Secure encryption key in javascript

Question

I have searched all over the internet for the last days and not found a single example without it saying it's not safe and the same thing everywhere.

But also couldn't find cases like my use case so I had to ask it for myself.

The scenario: I have a backend which on only some of the data it sends I need some sort of extra security so other people won't be using my api publicly, I have successfully used Laravel's Crypto for encryption on backend and CryptoJs for decryption on the frontend.

So my only problem is where to store my larave's key which is used for AES encryption and decryption on frontend.

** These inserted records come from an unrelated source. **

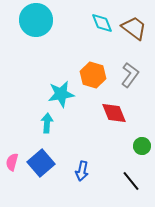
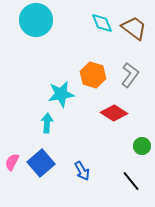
red diamond: rotated 36 degrees counterclockwise
pink semicircle: rotated 12 degrees clockwise
blue arrow: rotated 42 degrees counterclockwise
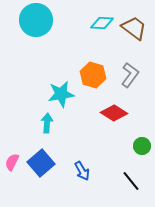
cyan diamond: rotated 65 degrees counterclockwise
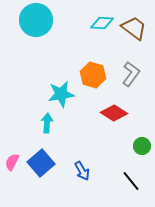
gray L-shape: moved 1 px right, 1 px up
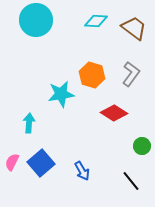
cyan diamond: moved 6 px left, 2 px up
orange hexagon: moved 1 px left
cyan arrow: moved 18 px left
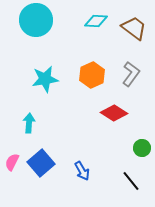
orange hexagon: rotated 20 degrees clockwise
cyan star: moved 16 px left, 15 px up
green circle: moved 2 px down
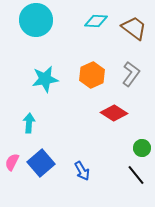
black line: moved 5 px right, 6 px up
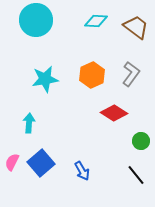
brown trapezoid: moved 2 px right, 1 px up
green circle: moved 1 px left, 7 px up
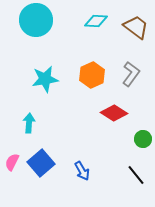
green circle: moved 2 px right, 2 px up
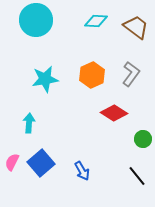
black line: moved 1 px right, 1 px down
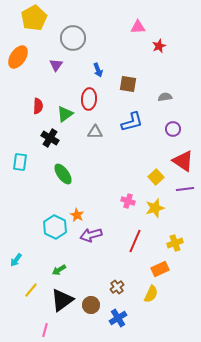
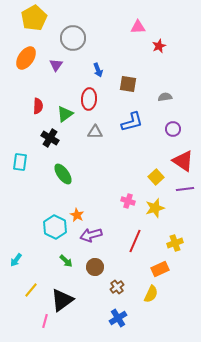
orange ellipse: moved 8 px right, 1 px down
green arrow: moved 7 px right, 9 px up; rotated 104 degrees counterclockwise
brown circle: moved 4 px right, 38 px up
pink line: moved 9 px up
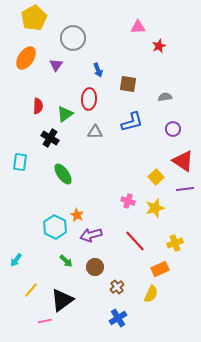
red line: rotated 65 degrees counterclockwise
pink line: rotated 64 degrees clockwise
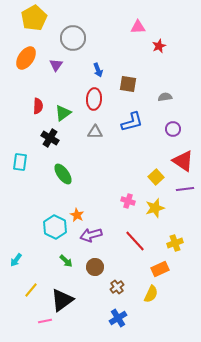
red ellipse: moved 5 px right
green triangle: moved 2 px left, 1 px up
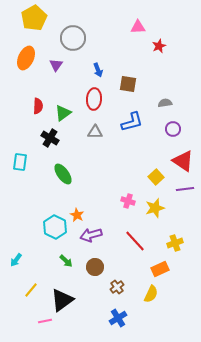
orange ellipse: rotated 10 degrees counterclockwise
gray semicircle: moved 6 px down
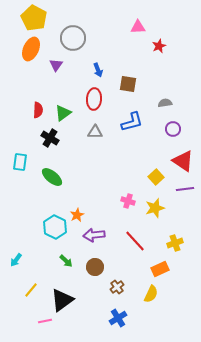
yellow pentagon: rotated 15 degrees counterclockwise
orange ellipse: moved 5 px right, 9 px up
red semicircle: moved 4 px down
green ellipse: moved 11 px left, 3 px down; rotated 15 degrees counterclockwise
orange star: rotated 16 degrees clockwise
purple arrow: moved 3 px right; rotated 10 degrees clockwise
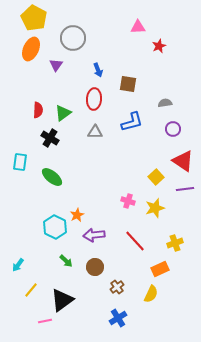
cyan arrow: moved 2 px right, 5 px down
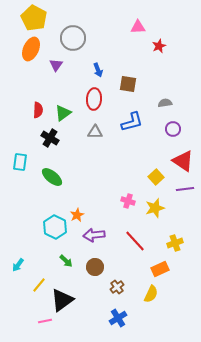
yellow line: moved 8 px right, 5 px up
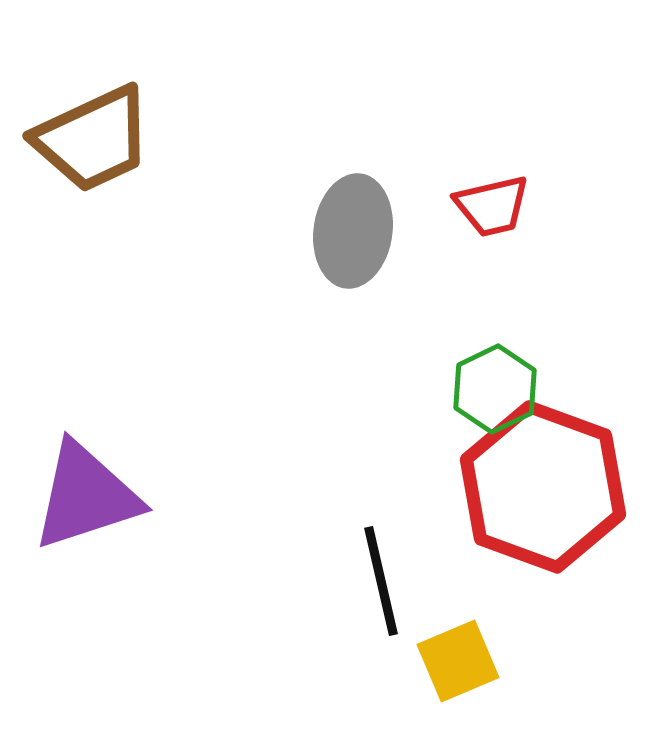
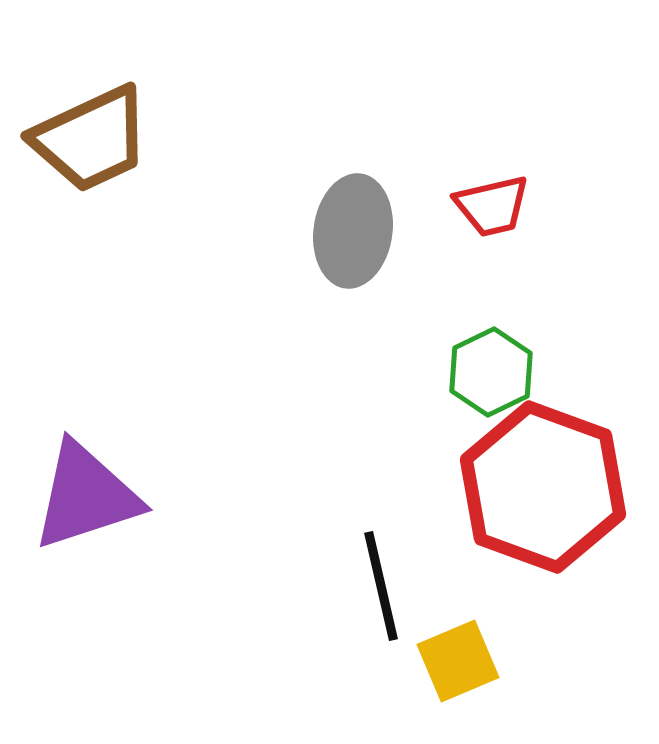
brown trapezoid: moved 2 px left
green hexagon: moved 4 px left, 17 px up
black line: moved 5 px down
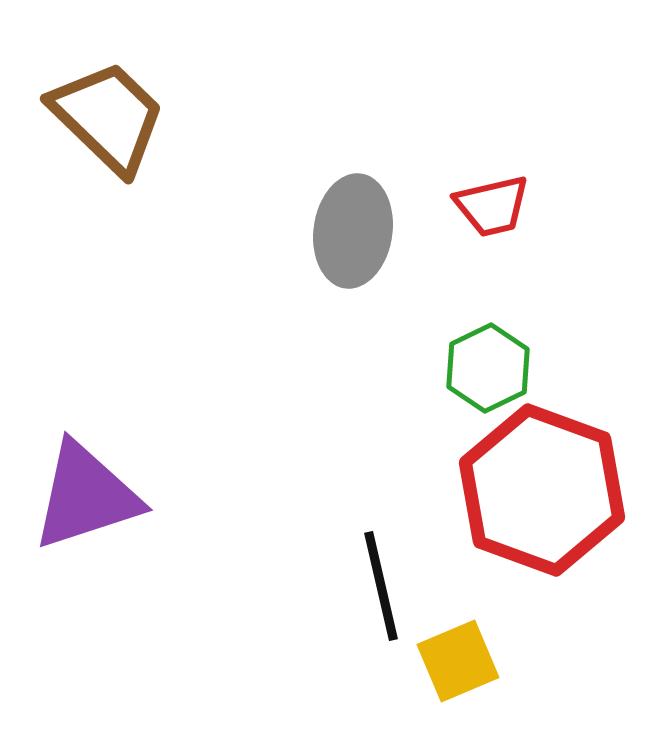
brown trapezoid: moved 17 px right, 22 px up; rotated 111 degrees counterclockwise
green hexagon: moved 3 px left, 4 px up
red hexagon: moved 1 px left, 3 px down
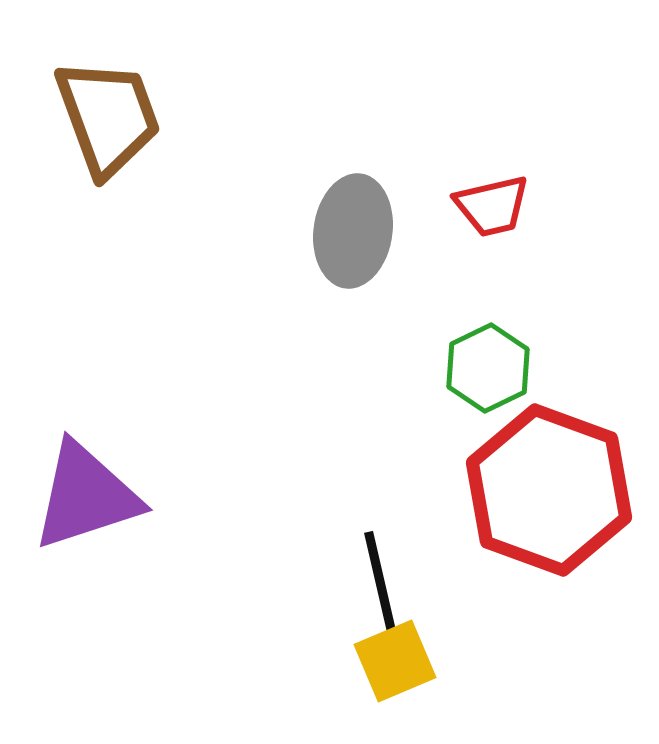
brown trapezoid: rotated 26 degrees clockwise
red hexagon: moved 7 px right
yellow square: moved 63 px left
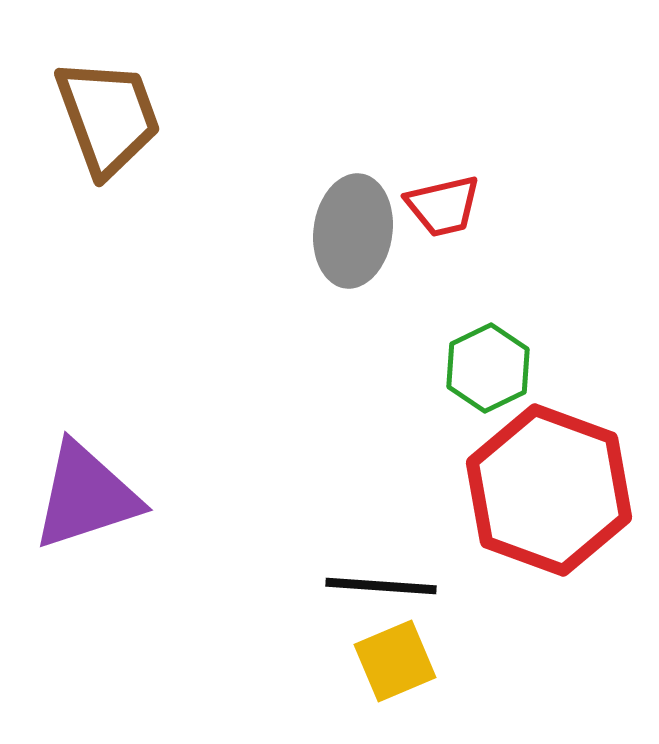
red trapezoid: moved 49 px left
black line: rotated 73 degrees counterclockwise
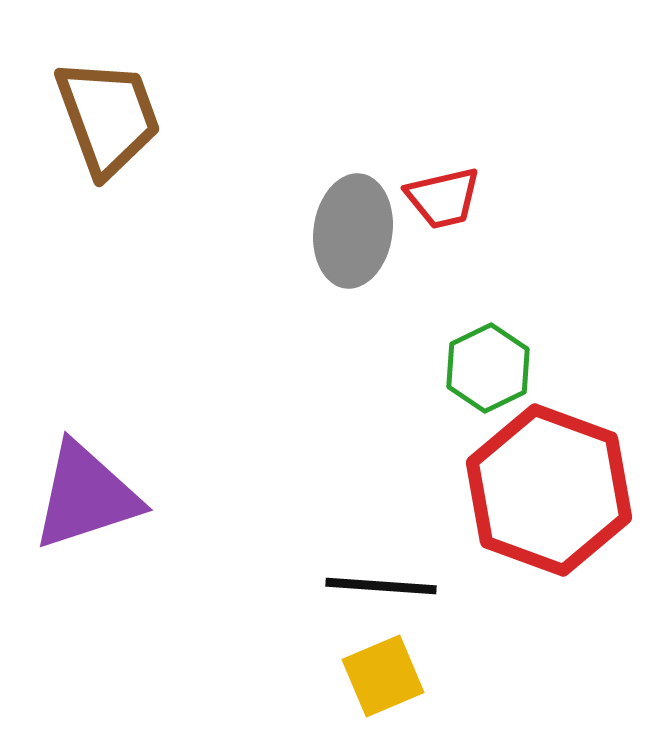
red trapezoid: moved 8 px up
yellow square: moved 12 px left, 15 px down
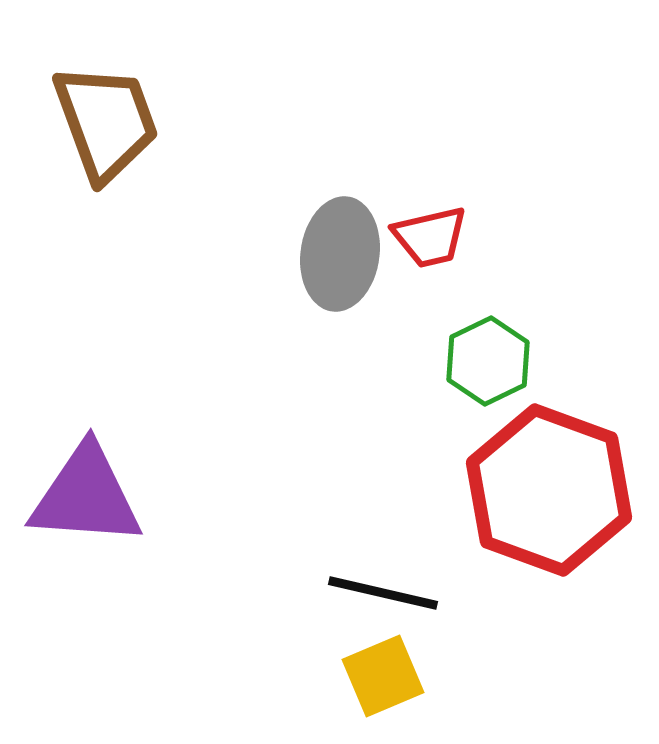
brown trapezoid: moved 2 px left, 5 px down
red trapezoid: moved 13 px left, 39 px down
gray ellipse: moved 13 px left, 23 px down
green hexagon: moved 7 px up
purple triangle: rotated 22 degrees clockwise
black line: moved 2 px right, 7 px down; rotated 9 degrees clockwise
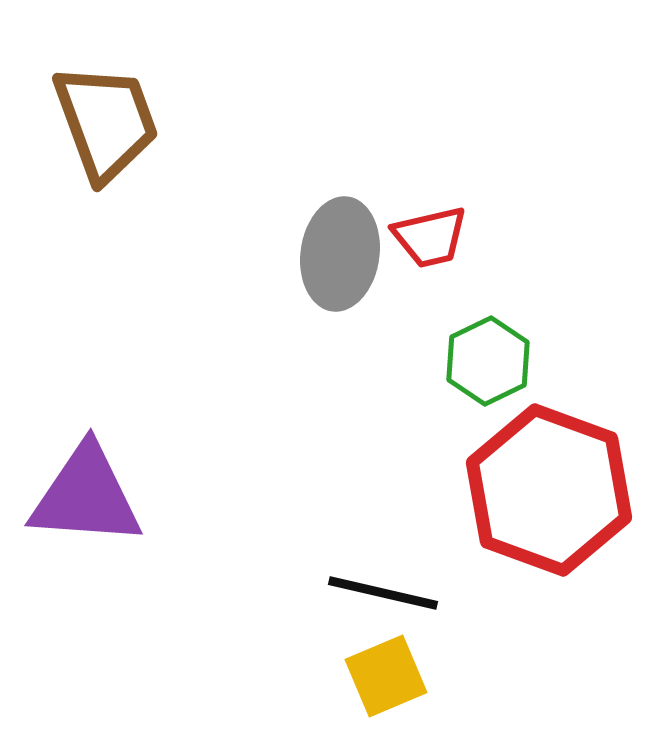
yellow square: moved 3 px right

What I have already tried (or thought of):

• .env files, they get included in the bundle anyways so what's the point.
• Any obfuscation sound to be pointless.

I probably should use WebCrypto ( https://stackoverflow.com/a/24677597/10268067 ) but couldn't get anywhere with it. (I just heard of it).

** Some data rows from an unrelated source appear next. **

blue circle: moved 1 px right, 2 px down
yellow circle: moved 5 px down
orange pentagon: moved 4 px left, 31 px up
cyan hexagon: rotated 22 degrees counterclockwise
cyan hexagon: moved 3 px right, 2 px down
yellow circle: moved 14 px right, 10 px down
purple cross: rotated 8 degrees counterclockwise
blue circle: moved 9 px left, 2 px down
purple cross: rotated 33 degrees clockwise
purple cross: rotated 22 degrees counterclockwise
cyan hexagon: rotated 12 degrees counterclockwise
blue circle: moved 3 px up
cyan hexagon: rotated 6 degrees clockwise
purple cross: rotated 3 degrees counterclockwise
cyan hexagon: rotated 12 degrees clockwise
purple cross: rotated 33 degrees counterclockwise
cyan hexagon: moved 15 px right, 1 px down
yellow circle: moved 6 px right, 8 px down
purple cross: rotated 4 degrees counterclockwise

I need some suggestions, even if there was a secure way of storing my encryption key, I don't think there is a way to do it directly so I have to request my api for this encryption key at some point but where? If I have a route specifically for this purpose I don't think the hackers are too stupid to find that, heck I can even find that with interception of the requests and responses!

So I basically have two problems:

1. How to request the server somehow randomly or in anyways that hackers can hardly ever find my encryption key in the requests.
2. How to save in on js side of browser securely, for instance I decided to use Secure Store for my mobile app's version of this exact problem, but on the web I'm so lost!

Answer 1

I have a backend which on only some of the data it sends I need some sort of extra security so other people won't be using my api publicly

Cryptography is not the solution for this. Big companies use API tokens and refresh tokens in order to accomplish this.

The solution you are looking for is called refresh tokens used along with the API tokens.